On 12/21/06, Bill Davidsen <davidsen@xxxxxxx> wrote:
> > But isn't O_DIRECT supposed to bypass buffering in Kernel? That's correct. But it doesn't put your write at the head of any queue, it just doesn't buffer it for you. > Doesn't it directly write to disk? Also correct, when it's your turn to write to disk...
But the only process accessing that disk is my application.
> I tried to put fdatasync() at regular intervals but there was no > visible effect. > Quite honestly, the main place I have found O_DIRECT useful is in keeping programs doing large i/o quantities from blowing the buffers and making the other applications run like crap. If you application is running alone, unless you are very short of CPU or memory avoiding the copy to an o/s buffer will be down in the measurement noise.
Yes... my application does large amount of I/O. It actually writes video data received from ethernet(IP camera) to the disk using 128 K chunks.

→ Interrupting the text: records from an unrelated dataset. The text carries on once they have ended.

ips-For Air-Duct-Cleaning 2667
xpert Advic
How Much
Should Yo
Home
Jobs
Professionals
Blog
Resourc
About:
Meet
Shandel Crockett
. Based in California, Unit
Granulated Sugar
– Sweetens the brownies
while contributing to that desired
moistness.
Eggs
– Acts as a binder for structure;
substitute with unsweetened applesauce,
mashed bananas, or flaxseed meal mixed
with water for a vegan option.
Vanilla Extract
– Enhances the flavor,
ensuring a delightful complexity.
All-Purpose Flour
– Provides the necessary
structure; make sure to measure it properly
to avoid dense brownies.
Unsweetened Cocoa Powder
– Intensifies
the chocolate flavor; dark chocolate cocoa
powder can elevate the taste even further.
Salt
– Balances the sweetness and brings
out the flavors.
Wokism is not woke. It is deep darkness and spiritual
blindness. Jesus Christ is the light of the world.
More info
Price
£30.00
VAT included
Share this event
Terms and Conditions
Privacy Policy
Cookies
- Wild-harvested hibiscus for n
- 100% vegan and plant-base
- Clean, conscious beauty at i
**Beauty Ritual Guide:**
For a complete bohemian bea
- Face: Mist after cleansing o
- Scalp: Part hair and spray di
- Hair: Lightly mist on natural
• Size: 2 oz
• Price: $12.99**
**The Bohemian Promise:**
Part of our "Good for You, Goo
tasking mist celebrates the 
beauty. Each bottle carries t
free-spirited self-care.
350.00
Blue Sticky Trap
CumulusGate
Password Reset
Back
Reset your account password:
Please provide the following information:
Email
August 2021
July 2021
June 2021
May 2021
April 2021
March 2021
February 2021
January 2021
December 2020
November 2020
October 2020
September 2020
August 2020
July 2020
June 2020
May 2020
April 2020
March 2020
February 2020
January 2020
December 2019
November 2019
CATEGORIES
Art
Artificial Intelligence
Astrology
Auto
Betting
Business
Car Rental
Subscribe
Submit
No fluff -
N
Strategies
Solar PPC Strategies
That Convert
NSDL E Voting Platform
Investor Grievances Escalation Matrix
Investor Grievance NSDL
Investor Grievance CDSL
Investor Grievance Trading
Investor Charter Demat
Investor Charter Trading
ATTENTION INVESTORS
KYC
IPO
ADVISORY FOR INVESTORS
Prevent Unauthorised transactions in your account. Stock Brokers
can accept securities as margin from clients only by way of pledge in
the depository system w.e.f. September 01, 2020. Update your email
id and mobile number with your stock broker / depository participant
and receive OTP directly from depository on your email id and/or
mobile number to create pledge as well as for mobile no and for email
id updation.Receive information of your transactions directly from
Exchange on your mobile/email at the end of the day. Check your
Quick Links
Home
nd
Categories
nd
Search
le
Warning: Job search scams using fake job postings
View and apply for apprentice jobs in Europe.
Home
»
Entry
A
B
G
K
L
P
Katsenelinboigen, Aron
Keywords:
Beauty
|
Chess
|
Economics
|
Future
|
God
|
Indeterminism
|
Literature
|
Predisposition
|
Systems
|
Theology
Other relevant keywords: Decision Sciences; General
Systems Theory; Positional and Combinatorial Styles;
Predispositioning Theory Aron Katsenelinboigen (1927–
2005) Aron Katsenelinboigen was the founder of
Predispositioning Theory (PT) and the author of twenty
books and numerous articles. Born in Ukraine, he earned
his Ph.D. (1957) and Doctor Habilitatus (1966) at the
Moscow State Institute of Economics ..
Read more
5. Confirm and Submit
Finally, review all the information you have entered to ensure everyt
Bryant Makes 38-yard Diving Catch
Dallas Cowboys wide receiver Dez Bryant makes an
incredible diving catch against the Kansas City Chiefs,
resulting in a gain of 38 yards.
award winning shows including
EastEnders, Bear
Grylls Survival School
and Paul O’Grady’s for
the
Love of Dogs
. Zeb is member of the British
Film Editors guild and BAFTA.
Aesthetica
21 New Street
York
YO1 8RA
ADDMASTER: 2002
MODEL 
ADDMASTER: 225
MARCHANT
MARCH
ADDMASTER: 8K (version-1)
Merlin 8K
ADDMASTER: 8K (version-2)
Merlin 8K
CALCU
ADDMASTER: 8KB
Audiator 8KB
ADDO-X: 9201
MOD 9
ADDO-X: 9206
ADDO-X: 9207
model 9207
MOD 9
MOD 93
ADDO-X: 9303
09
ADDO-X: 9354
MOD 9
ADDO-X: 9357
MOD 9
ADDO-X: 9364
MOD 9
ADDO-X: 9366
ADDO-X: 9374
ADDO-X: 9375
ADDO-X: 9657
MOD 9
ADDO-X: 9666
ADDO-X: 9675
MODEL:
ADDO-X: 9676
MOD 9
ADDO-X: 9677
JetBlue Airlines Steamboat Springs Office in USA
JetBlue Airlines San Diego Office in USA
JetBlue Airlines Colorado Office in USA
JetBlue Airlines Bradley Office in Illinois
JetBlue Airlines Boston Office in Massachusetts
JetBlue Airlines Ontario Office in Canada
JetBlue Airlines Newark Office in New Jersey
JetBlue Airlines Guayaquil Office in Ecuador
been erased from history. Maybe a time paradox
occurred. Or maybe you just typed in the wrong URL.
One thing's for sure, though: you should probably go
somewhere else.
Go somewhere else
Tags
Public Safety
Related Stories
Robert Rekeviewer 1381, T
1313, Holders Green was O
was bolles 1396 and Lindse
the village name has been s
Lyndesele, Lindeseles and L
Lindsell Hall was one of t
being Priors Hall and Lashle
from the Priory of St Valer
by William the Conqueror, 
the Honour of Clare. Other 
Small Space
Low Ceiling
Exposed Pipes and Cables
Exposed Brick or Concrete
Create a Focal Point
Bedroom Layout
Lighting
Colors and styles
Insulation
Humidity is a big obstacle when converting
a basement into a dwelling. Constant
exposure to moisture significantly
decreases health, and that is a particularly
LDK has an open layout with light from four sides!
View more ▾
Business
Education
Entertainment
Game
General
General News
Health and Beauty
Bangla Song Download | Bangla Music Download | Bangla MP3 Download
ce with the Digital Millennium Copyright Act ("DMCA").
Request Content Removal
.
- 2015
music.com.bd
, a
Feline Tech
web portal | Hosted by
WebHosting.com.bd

I had a news (usenet) server which normally did 120 art/sec (~480 tps), which dropped to about 50 tps when doing large file copies even at low priority. By using O_DIRECT the impact essentially vanished, at the cost of the copy running about 10-15% slower. Changing various programs to use O_DIRECT only helped when really large blocks of data were involved, and only when i/o clould be done in a way to satisfy the alignment and size requirements of O_DIRECT. If you upgrade to a newer kernel you can try other i/o scheduler options, default cfq or even deadline might be helpful.